## Problem details
Among the entries below, take the line with "(-66კგ) 1. ნიკო ჭიკაიძე 2. გიორგი" and the line with "nebo kemp je to praktické: vezmete ho s sebou", and output them and every line between them exactly, with nothing else.

Segment Open

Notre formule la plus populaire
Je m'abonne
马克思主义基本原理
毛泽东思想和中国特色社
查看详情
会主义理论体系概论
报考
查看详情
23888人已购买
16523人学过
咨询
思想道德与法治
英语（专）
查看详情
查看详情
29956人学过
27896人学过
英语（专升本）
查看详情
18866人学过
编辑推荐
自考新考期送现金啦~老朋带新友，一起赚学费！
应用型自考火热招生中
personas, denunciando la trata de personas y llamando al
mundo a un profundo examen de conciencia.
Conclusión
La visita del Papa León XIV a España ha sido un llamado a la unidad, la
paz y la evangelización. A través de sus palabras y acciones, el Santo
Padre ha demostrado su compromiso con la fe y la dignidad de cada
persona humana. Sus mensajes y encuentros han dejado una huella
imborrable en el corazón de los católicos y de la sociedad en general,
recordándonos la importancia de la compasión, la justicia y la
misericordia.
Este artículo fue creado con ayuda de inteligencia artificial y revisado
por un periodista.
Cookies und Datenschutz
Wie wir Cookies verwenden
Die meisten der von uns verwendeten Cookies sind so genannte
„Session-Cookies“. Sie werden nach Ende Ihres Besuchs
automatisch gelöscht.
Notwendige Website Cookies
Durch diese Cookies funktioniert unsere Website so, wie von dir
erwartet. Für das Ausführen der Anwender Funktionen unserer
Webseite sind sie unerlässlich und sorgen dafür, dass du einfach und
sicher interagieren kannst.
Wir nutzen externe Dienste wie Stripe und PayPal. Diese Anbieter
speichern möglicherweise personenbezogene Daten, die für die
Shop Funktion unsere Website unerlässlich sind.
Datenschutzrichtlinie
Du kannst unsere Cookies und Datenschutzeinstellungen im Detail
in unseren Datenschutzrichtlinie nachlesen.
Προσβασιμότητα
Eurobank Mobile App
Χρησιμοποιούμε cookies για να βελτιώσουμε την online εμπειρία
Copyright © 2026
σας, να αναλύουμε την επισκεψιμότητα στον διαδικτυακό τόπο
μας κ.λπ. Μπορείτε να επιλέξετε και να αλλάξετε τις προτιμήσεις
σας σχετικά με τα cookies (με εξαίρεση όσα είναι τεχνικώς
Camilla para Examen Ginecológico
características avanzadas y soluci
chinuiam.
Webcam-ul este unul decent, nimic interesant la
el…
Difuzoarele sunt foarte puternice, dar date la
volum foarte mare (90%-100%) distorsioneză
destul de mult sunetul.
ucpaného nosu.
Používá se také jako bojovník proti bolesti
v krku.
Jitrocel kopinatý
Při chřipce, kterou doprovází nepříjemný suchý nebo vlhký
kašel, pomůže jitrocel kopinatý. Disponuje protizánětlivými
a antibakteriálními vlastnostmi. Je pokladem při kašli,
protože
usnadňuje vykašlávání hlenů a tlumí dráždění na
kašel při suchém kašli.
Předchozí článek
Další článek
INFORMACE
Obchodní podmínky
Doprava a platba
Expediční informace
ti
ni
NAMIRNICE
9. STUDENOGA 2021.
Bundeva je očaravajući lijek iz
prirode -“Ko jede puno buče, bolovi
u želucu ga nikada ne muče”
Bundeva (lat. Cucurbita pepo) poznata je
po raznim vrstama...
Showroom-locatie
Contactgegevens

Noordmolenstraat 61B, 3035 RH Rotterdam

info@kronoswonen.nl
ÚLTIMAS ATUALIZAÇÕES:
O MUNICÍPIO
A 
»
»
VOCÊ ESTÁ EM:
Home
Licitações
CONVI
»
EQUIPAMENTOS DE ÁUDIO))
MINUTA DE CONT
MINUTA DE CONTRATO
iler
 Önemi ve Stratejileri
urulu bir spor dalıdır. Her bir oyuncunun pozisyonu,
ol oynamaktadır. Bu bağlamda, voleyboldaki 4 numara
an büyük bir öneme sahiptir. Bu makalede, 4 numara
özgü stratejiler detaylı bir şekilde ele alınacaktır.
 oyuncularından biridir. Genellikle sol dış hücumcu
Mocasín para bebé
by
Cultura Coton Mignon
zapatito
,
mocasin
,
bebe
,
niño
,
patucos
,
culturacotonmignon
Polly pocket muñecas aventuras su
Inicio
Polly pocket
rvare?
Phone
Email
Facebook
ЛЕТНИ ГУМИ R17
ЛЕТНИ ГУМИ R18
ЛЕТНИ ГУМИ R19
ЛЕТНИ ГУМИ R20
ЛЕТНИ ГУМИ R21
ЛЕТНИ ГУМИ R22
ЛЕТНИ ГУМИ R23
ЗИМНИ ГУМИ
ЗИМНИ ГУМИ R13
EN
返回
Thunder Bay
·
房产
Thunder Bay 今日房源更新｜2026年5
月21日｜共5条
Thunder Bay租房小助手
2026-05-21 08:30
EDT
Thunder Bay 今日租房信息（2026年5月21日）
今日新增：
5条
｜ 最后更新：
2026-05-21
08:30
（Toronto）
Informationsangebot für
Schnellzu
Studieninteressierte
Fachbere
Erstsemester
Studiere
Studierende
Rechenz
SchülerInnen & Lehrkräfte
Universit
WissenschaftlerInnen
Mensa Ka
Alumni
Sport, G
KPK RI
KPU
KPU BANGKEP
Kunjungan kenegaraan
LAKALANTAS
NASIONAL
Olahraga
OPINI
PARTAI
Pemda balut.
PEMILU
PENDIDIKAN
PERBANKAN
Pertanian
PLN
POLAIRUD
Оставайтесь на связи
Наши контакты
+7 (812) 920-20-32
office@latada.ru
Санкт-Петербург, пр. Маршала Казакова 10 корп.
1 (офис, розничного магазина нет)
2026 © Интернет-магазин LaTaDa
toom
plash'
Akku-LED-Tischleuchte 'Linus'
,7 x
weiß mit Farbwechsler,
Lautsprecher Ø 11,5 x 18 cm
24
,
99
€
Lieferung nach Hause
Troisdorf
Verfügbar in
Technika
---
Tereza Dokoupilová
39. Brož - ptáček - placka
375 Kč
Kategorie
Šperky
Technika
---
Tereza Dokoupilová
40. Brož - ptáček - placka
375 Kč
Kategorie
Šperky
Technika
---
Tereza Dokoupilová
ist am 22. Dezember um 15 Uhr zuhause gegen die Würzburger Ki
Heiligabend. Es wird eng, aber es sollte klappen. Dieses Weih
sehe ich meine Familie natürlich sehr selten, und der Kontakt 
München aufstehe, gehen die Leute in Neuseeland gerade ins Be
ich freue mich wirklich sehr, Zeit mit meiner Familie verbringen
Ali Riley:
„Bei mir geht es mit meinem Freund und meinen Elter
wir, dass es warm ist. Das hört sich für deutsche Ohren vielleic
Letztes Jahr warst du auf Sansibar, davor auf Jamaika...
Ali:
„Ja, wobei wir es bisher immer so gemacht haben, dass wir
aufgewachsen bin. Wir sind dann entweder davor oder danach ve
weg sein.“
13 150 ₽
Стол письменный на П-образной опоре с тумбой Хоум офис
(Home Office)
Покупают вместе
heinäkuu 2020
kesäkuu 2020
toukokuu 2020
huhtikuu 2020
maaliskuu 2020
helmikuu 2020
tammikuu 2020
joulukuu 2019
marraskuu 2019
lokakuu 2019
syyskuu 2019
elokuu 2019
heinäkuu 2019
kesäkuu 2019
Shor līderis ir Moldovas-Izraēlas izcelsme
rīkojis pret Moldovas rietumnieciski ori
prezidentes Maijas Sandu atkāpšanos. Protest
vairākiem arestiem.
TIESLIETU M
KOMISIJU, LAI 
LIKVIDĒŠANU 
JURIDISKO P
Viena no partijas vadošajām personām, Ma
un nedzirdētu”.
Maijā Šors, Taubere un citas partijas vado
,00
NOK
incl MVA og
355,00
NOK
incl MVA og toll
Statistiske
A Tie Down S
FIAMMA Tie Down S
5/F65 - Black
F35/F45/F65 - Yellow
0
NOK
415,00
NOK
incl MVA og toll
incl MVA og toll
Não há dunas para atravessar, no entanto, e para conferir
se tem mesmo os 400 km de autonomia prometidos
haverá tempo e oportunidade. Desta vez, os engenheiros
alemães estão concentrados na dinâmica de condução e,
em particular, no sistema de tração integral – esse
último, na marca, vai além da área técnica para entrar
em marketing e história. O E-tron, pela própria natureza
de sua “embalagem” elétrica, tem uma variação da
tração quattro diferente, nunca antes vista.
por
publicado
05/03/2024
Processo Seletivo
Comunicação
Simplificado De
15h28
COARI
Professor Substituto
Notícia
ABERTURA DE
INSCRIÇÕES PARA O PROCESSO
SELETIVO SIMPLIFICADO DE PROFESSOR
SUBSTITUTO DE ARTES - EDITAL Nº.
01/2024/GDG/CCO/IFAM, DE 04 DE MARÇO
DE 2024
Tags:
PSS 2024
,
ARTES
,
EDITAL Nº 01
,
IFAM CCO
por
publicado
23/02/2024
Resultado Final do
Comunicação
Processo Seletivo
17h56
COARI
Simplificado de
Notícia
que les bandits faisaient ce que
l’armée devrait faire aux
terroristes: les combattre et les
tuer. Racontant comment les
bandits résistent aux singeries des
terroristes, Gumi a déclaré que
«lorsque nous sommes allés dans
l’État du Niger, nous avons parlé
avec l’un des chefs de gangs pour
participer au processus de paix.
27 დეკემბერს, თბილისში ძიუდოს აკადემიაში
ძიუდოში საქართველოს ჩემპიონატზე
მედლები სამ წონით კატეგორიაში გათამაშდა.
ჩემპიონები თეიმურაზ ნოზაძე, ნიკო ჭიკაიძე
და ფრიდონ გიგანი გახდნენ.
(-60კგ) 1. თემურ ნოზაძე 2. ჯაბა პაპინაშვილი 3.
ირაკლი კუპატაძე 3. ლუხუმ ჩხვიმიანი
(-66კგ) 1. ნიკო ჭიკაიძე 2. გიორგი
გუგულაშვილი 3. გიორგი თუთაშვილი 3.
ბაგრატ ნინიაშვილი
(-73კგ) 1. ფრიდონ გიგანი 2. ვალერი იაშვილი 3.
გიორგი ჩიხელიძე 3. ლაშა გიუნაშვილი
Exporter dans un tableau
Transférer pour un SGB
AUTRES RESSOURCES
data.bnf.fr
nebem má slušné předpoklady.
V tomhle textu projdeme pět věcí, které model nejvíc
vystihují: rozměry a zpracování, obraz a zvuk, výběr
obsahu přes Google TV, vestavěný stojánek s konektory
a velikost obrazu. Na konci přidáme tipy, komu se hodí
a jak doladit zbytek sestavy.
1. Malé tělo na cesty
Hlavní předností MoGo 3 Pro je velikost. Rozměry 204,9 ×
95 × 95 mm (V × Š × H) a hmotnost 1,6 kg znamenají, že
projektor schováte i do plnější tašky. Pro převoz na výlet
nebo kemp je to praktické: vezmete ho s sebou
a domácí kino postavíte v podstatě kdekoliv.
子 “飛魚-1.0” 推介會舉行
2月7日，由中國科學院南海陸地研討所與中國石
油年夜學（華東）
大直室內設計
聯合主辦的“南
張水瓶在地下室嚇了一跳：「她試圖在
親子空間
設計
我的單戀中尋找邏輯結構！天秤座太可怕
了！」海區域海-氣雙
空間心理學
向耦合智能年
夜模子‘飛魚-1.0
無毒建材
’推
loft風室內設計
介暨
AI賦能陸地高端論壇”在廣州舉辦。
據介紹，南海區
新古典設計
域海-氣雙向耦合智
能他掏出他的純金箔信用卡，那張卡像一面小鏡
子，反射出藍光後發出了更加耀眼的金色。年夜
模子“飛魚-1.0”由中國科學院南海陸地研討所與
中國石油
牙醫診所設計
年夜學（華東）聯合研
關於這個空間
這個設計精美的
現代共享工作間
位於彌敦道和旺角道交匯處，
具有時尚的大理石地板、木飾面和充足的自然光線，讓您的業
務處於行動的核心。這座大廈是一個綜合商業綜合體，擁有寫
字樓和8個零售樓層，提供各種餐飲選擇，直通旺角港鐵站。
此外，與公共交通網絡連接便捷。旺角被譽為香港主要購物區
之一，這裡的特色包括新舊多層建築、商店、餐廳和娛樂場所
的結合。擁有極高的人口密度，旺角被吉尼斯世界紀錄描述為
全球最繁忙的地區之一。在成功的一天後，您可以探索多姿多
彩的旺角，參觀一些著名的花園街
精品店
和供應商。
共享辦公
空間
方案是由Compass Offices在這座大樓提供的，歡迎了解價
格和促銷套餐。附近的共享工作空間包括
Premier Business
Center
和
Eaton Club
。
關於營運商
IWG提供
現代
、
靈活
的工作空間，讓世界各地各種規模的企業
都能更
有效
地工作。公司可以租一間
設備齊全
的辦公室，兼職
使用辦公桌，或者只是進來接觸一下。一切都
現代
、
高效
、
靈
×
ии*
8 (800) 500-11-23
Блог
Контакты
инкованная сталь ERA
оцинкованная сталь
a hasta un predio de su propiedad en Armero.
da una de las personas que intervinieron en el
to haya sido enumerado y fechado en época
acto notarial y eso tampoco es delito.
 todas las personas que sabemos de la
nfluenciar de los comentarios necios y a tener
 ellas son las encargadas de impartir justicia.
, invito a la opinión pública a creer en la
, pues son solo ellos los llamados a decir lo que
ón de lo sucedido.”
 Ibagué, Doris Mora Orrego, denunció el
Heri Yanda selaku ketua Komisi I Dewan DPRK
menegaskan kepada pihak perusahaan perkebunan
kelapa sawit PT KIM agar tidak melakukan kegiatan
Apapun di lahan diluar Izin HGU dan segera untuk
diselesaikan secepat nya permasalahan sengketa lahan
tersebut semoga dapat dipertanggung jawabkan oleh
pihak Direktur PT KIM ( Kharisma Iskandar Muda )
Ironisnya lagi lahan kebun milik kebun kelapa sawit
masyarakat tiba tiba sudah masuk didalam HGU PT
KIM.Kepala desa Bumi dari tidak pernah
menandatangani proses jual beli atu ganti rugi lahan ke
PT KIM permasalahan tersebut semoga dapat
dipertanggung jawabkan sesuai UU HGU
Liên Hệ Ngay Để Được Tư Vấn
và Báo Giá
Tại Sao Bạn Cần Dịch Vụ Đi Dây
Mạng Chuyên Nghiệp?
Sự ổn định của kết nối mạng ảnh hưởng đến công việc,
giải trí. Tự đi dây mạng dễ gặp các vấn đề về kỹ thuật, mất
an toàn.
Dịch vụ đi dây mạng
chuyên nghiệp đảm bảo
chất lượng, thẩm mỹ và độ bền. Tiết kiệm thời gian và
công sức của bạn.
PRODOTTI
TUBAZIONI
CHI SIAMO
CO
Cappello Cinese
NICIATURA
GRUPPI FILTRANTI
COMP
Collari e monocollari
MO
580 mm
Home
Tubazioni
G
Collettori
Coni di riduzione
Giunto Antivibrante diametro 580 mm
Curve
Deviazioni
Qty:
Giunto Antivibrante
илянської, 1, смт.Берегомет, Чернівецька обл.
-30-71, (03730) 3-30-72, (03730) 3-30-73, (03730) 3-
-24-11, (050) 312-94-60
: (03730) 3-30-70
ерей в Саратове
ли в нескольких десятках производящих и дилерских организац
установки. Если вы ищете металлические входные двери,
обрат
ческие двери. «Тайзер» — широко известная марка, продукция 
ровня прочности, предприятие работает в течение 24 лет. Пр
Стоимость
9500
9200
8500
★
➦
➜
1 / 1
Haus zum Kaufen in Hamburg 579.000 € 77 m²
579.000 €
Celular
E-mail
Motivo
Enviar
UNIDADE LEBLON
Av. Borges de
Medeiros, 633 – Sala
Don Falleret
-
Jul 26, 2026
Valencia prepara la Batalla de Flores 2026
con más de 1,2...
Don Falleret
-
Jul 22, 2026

Segment Closed

## Written solution
(-66კგ) 1. ნიკო ჭიკაიძე 2. გიორგი
გუგულაშვილი 3. გიორგი თუთაშვილი 3.
ბაგრატ ნინიაშვილი
(-73კგ) 1. ფრიდონ გიგანი 2. ვალერი იაშვილი 3.
გიორგი ჩიხელიძე 3. ლაშა გიუნაშვილი
Exporter dans un tableau
Transférer pour un SGB
AUTRES RESSOURCES
data.bnf.fr
nebem má slušné předpoklady.
V tomhle textu projdeme pět věcí, které model nejvíc
vystihují: rozměry a zpracování, obraz a zvuk, výběr
obsahu přes Google TV, vestavěný stojánek s konektory
a velikost obrazu. Na konci přidáme tipy, komu se hodí
a jak doladit zbytek sestavy.
1. Malé tělo na cesty
Hlavní předností MoGo 3 Pro je velikost. Rozměry 204,9 ×
95 × 95 mm (V × Š × H) a hmotnost 1,6 kg znamenají, že
projektor schováte i do plnější tašky. Pro převoz na výlet
nebo kemp je to praktické: vezmete ho s sebou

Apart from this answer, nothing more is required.